Source data
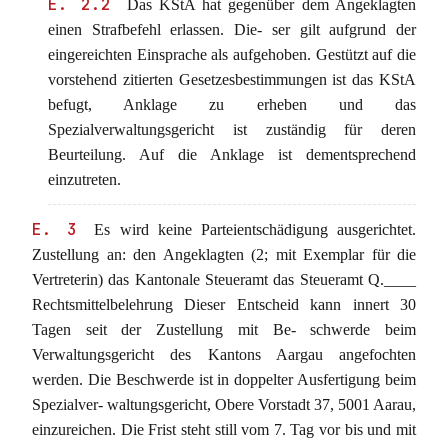
E. 2.2
Das KStA hat gegenüber dem Angeklagten
einen Strafbefehl erlassen. Die- ser gilt aufgrund der
eingereichten Einsprache als aufgehoben. Gestützt auf die
vorstehend zitierten Gesetzesbestimmungen ist das KStA
befugt, Anklage zu erheben und das
Spezialverwaltungsgericht ist zuständig für deren
Beurteilung. Auf die Anklage ist dementsprechend
einzutreten.
E. 3
Es wird keine Parteientschädigung ausgerichtet.
Zustellung an: den Angeklagten (2; mit Exemplar für die
Vertreterin) das Kantonale Steueramt das Steueramt Q.____
Rechtsmittelbelehrung Dieser Entscheid kann innert 30
Tagen seit der Zustellung mit Be- schwerde beim
Verwaltungsgericht des Kantons Aargau angefochten
werden. Die Beschwerde ist in doppelter Ausfertigung beim
Spezialver- waltungsgericht, Obere Vorstadt 37, 5001 Aarau,
einzureichen. Die Frist steht still vom 7. Tag vor bis und mit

Problem
An exact copy of the lines from the one with "einzutreten." through the last line of the listing is the whole answer.

Final answer
einzutreten.
E. 3
Es wird keine Parteientschädigung ausgerichtet.
Zustellung an: den Angeklagten (2; mit Exemplar für die
Vertreterin) das Kantonale Steueramt das Steueramt Q.____
Rechtsmittelbelehrung Dieser Entscheid kann innert 30
Tagen seit der Zustellung mit Be- schwerde beim
Verwaltungsgericht des Kantons Aargau angefochten
werden. Die Beschwerde ist in doppelter Ausfertigung beim
Spezialver- waltungsgericht, Obere Vorstadt 37, 5001 Aarau,
einzureichen. Die Frist steht still vom 7. Tag vor bis und mit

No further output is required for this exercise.